There are a couple of ways to avoid hotspots in your design. The first way is through the use of an elastomeric or silicone rubber faceplate overlay (versus polyester/polycarbonate). Elastomer is a great conductor of light and therefore allow for excellent light dispersion across a large area using discrete LEDs. 

If you prefer to use a polyester or polycarbonate overlay, CSI could also utilize side firing LEDs and light guide film to backlight a larger area. Other options are fiber optic technologies, or EL panels.

Laser Etching and How it’s Used to Backlight Rubber Keypads

Laser Etching and How it's Used to Backlight Rubber Keypads

When a rubber keypad or rubber membrane switch calls for backlighting, you may often hear the term “laser etching” being used. Laser etching refers to a process in which a high powered laser is utilized to remove a layer or layers of paint on a keypad. 

A standard rubber keypad is simply printed to add graphics or nomenclature. This method will suffice as long as the keypad is not backlit. It’s a cheap and easy way to create letters, numbers, and special characters on keys, making it the preferred choice among many companies. But in order to backlight molded rubber, the rubber must be laser etched: which is a newer, more advanced method for producing backlit nomenclature, graphics, indicators, etc.

The molded rubber typically starts off as a translucent, milky-like color and is then painted with opaque colors designed into the part. The rubber is then laser etched down to the translucent layer(s) of the keypad that will eventually be backlit with LEDs. The laser is carefully guided across the surface of the key, burning away paint in select areas. After the paint has been removed, it reveals the translucent layer below. The result is a contrasting translucent and opaque color, making the backlit areas pop with a higher level of crispness, brightness and visibility.

Laser etched keypads are extremely rugged and durable. The combination of molded light blocks inside the part and the laser etched nomenclature on the faceplate make for an unmatched backlit keypad.

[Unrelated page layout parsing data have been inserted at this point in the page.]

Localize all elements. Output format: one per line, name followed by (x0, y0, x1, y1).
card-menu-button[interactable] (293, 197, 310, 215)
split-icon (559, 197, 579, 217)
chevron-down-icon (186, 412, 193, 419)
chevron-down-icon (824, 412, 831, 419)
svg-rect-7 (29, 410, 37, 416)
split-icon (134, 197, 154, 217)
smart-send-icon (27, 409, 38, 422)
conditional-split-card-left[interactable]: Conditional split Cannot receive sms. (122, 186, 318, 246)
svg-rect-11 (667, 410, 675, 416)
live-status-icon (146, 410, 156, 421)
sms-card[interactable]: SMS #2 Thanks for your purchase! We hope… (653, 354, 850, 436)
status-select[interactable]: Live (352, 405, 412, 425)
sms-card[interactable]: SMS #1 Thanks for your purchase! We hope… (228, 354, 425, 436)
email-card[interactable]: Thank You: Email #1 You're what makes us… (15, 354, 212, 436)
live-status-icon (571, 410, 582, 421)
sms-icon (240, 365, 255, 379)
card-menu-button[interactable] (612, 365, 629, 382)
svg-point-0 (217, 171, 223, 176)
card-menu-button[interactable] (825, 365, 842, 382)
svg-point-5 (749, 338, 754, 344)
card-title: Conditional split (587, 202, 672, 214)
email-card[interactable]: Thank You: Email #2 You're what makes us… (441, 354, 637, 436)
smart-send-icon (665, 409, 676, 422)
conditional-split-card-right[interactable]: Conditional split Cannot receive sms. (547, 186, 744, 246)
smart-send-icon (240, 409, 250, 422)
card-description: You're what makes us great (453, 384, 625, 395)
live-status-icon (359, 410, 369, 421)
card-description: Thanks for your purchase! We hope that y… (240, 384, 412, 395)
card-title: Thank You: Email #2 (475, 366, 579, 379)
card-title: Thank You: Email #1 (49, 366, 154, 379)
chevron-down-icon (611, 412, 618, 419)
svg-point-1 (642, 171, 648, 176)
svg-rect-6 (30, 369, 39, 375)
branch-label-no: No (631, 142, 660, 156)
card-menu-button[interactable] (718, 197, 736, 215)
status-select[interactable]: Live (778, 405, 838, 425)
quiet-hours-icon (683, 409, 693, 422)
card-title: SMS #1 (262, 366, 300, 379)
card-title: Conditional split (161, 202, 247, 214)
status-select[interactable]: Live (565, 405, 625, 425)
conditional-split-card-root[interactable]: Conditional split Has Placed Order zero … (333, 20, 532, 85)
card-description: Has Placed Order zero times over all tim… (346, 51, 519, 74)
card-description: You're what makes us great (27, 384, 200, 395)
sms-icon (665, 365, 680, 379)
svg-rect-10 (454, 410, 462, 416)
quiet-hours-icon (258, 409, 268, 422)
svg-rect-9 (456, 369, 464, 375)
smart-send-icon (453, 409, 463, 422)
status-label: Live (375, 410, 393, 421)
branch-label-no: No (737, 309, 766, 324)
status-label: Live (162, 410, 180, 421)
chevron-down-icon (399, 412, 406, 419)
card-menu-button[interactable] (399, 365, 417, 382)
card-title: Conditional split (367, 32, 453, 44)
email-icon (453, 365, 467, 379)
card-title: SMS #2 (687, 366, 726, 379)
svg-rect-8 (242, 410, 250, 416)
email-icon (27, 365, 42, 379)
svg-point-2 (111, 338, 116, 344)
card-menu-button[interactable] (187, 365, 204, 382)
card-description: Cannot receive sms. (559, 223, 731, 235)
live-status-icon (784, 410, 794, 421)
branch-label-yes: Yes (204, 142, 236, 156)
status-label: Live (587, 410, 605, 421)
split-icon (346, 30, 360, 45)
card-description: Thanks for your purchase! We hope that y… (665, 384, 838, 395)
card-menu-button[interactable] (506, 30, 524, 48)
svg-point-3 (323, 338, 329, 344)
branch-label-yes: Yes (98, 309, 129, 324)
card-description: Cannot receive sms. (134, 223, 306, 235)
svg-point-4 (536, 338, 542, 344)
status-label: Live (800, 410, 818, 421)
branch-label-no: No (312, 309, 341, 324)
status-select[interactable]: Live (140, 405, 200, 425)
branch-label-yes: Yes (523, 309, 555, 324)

What are Carbon Pills in Rubber Keypads?

What are Carbon Pills in Rubber Keypads?

A typical silicone rubber keypad involves designing a flex wall around the perimeter of the button. When the key is pressed, the flex wall flexes and produces a tactile response (similar to a spring). When the key is fully pressed, the flex wall allows the center of the key to make contact with the circuit. 

In rubber keypads, there are typically two methods of making contact with the actual switch: dome switches or conductive carbon pills. Conductive carbon pills are typically manufactured from a silicone conductive material that contains carbon. Conductive pills are molded into the actuators of the keys. When the carbon pill makes contact with the circuit, it is closing the circuit on a printed circuit board or flexible circuit trace. 

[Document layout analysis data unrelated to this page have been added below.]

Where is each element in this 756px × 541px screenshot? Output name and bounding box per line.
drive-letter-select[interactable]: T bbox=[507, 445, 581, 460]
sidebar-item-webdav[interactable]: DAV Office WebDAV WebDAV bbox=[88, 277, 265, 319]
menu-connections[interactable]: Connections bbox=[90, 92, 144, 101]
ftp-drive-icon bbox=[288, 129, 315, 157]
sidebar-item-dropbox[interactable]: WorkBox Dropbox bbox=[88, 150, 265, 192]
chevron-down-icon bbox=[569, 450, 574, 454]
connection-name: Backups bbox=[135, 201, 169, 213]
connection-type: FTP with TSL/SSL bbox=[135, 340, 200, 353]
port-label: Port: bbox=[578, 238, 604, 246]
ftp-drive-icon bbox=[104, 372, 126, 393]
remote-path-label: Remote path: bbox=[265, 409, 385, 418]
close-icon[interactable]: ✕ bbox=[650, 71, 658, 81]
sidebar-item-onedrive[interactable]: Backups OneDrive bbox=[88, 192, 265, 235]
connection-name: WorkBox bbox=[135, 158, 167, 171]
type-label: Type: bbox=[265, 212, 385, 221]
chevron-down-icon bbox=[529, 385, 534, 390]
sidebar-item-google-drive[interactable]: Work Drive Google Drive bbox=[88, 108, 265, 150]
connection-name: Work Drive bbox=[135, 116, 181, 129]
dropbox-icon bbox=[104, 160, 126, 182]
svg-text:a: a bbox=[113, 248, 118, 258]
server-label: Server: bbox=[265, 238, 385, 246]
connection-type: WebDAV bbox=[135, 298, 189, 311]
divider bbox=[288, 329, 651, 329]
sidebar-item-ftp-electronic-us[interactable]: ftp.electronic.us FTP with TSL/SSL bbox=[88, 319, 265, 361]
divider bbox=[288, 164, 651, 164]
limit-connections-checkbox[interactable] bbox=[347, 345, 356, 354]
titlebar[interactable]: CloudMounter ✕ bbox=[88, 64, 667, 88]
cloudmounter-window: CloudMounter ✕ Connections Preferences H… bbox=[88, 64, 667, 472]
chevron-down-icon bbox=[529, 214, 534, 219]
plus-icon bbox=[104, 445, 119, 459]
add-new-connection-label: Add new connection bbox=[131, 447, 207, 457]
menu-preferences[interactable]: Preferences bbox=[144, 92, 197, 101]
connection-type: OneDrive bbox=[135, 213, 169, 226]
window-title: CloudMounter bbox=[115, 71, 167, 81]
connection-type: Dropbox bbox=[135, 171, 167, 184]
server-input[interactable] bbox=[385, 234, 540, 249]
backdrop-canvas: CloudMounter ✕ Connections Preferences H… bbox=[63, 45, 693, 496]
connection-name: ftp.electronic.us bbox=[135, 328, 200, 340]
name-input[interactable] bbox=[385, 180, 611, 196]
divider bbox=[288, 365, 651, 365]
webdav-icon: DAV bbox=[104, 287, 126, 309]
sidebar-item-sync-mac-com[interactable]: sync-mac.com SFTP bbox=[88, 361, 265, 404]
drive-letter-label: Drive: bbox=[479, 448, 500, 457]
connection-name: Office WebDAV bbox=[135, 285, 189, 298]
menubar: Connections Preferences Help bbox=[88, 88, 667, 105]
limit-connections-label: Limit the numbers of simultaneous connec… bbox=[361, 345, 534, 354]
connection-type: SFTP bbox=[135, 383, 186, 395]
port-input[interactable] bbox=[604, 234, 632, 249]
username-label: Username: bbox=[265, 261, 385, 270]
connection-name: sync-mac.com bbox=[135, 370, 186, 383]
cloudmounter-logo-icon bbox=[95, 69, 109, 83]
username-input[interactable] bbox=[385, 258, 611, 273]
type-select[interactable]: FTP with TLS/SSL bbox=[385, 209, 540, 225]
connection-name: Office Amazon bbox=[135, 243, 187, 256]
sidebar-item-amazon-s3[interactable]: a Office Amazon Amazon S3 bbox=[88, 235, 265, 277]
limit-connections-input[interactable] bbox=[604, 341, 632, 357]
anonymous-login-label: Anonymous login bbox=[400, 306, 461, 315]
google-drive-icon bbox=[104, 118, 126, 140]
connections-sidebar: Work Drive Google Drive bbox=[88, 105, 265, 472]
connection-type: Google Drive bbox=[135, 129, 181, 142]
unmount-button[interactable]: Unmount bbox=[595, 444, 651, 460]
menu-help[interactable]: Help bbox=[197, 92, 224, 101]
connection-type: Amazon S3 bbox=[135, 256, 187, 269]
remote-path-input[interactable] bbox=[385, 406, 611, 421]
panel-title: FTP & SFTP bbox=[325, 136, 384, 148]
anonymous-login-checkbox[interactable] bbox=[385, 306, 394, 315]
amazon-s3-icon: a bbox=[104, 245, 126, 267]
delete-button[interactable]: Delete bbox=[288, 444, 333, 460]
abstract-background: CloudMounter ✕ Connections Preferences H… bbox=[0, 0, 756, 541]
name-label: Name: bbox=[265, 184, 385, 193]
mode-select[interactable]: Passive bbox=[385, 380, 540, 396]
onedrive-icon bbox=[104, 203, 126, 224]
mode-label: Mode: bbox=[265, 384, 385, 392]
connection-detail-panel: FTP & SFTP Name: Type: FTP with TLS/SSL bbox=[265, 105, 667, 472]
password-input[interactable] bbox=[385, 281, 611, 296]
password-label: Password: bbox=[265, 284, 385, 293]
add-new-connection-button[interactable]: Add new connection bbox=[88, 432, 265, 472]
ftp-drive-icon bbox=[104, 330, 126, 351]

Conductive carbon pills are usually silicone based and can be round, oval, or rectangular in shape. Carbon pills can range in size depending on the size of the key but typically available from 2.0mm to 8.0mm in diameter. Multiple carbon pills can also be utilized and designed into the part to ensure solid contact is made depending on the key shape, size and design of the keypad.

Epoxy Key Top Coating for Rubber Keypads

Epoxy Key Tops for Rubber Keypads

Epoxy key top coating is a protective clear epoxy resin coating applied to only the silicone rubber key tops. This thick coating gives keys a hard plastic feel and glossy appearance. Epoxy coating can extend the longevity of key top artwork as it has abrasion resistance and protects the tops of the keys from chemicals, dirt and oils. 

The epoxy key tops can really make your product stand out from the competition as it is more visually appealing than standard rubber key tops. The keys have a plastic appearance but producing the epoxy coated rubber keypads is considerably less cost than manufacturing plastic keys. We recommend epoxy key top coating for keys that receive a high number of actuations or applications that are exposed to abrasion. Additionally, the epoxy coated keys can also be backlit similar to a standard rubber keypad. The rubber is laser etched prior to the epoxy being applied to the key tops.